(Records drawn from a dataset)
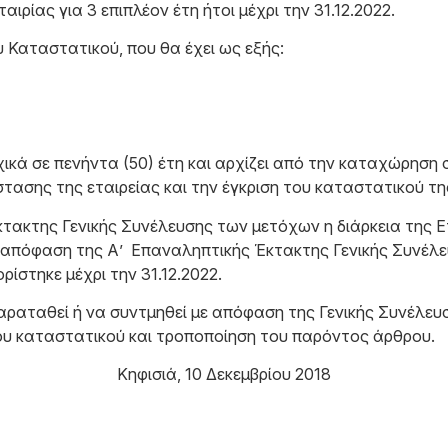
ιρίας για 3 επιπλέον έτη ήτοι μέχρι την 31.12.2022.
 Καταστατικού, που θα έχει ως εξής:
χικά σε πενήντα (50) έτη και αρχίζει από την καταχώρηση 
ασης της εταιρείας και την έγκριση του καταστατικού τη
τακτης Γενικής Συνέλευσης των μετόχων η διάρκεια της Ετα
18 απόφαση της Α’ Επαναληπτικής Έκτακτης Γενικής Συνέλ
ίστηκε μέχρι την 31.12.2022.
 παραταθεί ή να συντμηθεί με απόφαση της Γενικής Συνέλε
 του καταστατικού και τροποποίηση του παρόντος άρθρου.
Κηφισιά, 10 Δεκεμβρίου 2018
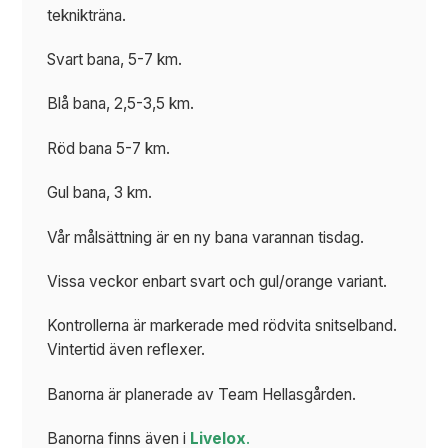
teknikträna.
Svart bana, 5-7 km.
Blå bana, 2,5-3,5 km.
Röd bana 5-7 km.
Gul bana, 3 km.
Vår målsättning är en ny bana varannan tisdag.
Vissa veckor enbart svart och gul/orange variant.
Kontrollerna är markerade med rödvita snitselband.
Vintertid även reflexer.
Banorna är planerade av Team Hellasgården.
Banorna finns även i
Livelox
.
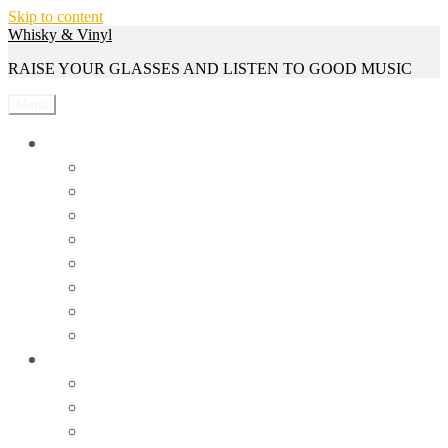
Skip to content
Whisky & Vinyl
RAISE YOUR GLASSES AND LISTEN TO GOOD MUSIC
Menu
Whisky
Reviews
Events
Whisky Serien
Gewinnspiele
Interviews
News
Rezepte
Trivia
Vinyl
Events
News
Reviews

■ Assigned task:
Extract every line above that contains the word "Γενικής".

■ Exercise solution:
τακτης Γενικής Συνέλευσης των μετόχων η διάρκεια της Ετα
18 απόφαση της Α’ Επαναληπτικής Έκτακτης Γενικής Συνέλ
 παραταθεί ή να συντμηθεί με απόφαση της Γενικής Συνέλε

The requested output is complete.